### [Task details]
Which lines of the data contain the string "Acceleration"? Copy every one.

### [Document layout analysis data]
···

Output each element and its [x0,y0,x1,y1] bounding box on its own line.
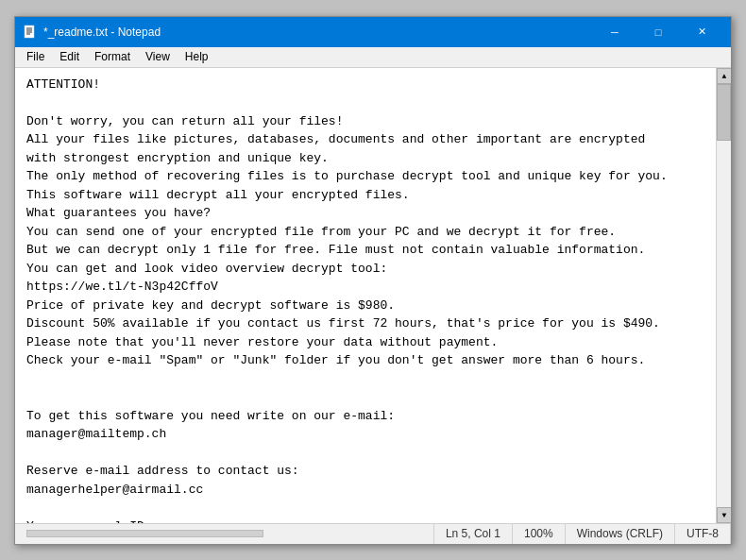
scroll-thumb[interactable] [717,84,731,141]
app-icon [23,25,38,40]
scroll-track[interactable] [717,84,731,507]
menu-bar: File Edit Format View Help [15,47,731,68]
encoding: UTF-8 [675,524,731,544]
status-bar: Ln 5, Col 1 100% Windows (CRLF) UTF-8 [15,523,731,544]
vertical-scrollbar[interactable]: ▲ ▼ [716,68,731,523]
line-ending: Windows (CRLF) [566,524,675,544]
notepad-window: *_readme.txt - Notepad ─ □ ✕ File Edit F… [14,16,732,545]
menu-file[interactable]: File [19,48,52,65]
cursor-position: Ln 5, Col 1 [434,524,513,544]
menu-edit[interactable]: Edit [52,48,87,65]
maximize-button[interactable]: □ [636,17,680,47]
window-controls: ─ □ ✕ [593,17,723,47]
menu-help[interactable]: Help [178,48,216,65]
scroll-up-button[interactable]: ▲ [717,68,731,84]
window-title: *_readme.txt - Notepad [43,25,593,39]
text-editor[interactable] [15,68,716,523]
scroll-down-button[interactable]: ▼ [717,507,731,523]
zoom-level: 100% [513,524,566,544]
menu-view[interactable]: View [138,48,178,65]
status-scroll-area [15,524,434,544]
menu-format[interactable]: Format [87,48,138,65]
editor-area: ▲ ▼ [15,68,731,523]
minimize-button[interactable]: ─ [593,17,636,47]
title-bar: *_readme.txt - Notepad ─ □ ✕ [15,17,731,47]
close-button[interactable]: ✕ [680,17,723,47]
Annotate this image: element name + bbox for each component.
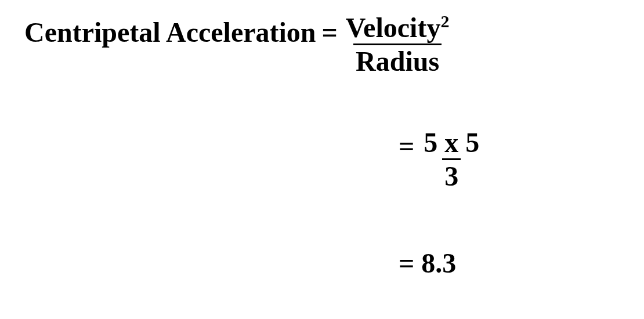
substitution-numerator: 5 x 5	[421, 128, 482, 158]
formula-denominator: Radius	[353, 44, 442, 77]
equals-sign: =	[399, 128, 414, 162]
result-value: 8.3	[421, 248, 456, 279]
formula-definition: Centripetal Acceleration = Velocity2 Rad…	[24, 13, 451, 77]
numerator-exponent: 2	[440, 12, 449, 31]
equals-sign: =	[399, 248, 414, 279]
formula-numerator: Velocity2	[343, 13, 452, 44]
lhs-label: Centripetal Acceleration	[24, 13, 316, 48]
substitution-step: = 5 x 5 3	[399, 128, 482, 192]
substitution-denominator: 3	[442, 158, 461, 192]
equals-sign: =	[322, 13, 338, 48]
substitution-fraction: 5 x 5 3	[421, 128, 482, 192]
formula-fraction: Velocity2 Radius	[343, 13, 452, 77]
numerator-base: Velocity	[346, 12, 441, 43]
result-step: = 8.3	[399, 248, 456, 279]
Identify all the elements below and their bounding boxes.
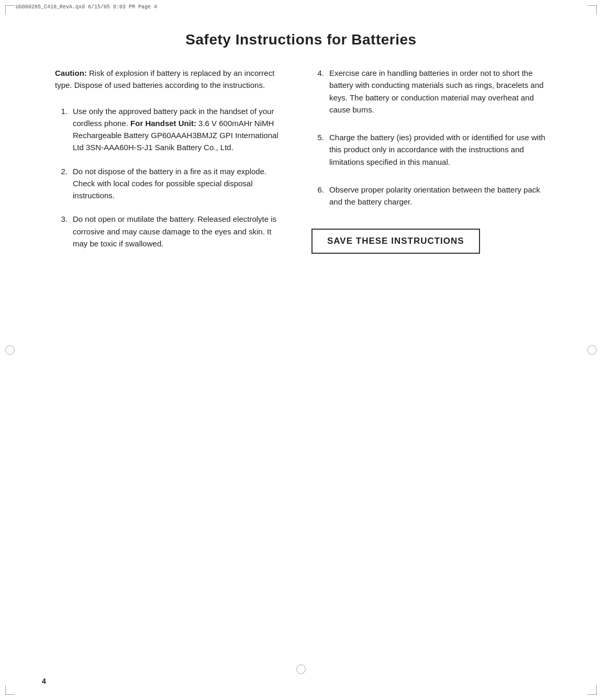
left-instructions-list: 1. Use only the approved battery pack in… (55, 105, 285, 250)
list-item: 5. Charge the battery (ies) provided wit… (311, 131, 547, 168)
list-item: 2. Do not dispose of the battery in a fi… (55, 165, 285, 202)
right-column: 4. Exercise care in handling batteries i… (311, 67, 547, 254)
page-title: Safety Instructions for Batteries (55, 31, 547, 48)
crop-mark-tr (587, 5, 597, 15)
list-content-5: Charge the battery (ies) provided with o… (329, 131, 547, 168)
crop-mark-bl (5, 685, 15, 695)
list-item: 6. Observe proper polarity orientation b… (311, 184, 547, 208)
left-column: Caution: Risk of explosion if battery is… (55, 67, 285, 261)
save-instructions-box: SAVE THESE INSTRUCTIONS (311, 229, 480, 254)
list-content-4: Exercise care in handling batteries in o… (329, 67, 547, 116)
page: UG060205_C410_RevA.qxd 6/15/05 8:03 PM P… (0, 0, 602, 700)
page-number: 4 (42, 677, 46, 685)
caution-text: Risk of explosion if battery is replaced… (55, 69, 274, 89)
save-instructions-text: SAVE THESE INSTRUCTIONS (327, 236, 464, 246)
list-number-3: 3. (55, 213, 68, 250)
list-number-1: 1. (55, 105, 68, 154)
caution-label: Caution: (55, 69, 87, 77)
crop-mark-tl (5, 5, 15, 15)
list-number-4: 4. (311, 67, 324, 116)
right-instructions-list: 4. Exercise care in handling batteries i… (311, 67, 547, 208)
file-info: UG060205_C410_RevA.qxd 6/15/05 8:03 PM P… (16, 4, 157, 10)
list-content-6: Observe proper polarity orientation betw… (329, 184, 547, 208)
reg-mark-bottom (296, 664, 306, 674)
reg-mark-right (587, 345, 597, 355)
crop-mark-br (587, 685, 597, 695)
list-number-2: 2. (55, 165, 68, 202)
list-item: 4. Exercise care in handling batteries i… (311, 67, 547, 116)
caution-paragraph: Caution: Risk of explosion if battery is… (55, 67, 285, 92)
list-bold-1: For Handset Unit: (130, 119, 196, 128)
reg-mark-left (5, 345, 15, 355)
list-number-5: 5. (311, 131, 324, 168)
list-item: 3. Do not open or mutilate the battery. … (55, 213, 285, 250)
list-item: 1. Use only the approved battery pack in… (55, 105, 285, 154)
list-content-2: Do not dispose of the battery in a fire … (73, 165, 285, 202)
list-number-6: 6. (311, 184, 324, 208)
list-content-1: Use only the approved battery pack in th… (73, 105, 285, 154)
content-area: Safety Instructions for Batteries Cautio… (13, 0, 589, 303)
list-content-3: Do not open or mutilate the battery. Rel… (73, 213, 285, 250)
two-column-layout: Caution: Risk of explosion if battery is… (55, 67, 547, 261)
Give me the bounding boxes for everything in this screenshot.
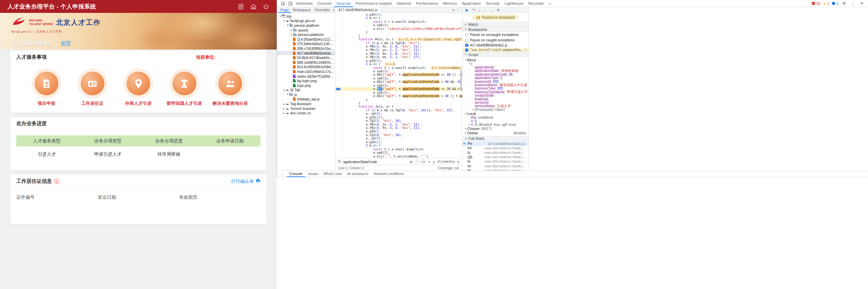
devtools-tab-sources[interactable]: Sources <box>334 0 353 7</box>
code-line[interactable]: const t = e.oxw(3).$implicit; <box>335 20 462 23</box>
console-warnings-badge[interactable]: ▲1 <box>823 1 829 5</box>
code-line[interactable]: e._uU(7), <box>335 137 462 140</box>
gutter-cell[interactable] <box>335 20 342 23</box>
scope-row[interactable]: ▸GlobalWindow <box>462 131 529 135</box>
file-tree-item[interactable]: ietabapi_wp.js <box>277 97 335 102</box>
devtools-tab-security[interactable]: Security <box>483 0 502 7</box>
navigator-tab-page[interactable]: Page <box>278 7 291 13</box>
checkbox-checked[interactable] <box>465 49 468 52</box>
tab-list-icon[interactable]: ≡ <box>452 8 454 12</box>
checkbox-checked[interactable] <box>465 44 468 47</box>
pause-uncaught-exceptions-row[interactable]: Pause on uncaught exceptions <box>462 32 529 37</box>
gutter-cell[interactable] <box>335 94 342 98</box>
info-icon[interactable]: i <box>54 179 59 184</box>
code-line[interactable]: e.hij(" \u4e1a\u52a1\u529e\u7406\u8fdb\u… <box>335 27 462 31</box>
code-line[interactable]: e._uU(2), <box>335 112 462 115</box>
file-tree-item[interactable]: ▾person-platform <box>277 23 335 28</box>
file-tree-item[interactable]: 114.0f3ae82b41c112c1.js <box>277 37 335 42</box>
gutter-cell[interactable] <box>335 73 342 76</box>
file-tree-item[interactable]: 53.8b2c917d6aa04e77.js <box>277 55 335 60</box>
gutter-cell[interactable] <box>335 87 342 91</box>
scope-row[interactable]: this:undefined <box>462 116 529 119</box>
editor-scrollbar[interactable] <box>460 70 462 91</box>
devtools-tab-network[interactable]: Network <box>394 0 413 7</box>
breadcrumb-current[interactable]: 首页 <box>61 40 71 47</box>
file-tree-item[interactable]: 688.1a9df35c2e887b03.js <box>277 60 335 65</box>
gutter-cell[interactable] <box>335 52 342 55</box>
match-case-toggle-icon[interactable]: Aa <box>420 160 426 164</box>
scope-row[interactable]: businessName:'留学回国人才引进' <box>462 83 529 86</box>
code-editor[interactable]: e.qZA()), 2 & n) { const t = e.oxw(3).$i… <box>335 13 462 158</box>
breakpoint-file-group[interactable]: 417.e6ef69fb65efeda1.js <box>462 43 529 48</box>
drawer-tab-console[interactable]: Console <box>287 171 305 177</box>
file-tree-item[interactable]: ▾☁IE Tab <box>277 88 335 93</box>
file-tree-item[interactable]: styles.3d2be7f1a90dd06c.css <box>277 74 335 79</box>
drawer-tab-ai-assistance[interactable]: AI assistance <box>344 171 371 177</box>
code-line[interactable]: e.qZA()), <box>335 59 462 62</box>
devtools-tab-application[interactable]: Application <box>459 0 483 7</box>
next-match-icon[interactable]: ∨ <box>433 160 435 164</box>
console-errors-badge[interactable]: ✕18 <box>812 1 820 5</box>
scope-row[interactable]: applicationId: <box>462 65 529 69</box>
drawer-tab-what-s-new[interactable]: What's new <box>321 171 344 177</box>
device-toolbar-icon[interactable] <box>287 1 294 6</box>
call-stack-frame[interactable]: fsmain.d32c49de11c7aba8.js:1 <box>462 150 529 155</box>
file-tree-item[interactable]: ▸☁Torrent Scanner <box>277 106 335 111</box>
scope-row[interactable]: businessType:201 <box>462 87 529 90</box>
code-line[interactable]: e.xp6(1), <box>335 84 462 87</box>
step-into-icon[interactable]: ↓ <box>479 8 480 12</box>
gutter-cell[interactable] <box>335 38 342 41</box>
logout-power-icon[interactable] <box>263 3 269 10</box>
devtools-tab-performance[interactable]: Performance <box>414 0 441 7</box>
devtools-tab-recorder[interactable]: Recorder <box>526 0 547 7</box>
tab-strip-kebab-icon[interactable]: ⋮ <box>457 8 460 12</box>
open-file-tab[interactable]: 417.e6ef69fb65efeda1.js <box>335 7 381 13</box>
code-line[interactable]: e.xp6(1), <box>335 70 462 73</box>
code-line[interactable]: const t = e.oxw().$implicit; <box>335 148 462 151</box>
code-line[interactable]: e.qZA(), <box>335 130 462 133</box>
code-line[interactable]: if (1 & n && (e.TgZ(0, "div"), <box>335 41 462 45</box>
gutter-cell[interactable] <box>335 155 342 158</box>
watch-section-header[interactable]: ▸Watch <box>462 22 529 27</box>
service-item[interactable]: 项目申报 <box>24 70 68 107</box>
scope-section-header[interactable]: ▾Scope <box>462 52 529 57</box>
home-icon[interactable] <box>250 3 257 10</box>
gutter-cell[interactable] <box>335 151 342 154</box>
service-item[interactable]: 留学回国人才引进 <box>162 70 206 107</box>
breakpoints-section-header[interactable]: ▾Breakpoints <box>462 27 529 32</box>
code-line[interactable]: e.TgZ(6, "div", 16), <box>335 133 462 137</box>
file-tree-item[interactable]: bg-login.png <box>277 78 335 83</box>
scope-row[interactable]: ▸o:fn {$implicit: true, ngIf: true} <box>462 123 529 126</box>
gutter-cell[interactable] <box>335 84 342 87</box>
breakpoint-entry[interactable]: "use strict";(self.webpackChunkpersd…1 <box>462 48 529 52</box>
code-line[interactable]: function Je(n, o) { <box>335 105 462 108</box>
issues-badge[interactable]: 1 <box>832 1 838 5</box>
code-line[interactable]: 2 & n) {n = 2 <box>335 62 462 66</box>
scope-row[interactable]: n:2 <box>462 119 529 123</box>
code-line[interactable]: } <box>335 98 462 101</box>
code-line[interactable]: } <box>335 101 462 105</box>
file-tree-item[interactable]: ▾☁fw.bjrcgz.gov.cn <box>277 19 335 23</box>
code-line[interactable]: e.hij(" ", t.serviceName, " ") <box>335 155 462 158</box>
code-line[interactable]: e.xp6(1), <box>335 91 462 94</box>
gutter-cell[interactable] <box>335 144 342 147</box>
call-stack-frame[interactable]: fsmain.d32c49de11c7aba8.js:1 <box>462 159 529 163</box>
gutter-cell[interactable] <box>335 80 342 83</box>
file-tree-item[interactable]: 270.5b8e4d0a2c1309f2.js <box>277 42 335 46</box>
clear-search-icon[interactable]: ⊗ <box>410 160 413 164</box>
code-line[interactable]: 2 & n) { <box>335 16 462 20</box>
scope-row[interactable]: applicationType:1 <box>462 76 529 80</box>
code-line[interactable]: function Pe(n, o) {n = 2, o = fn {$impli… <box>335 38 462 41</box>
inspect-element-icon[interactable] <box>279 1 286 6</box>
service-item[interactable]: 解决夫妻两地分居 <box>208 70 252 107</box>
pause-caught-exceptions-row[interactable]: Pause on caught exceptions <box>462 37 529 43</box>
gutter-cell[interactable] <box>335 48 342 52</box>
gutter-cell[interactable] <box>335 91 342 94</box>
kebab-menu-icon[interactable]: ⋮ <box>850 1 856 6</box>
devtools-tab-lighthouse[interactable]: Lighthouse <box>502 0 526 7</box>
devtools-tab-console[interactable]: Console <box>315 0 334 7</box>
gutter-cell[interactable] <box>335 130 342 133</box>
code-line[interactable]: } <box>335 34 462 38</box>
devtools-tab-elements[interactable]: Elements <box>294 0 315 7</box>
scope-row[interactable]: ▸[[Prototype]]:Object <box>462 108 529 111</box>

···

### [Solution to this exercise]
formula-definition: Centripetal Acceleration = Velocity2 Rad…	[24, 13, 451, 77]
lhs-label: Centripetal Acceleration	[24, 13, 316, 48]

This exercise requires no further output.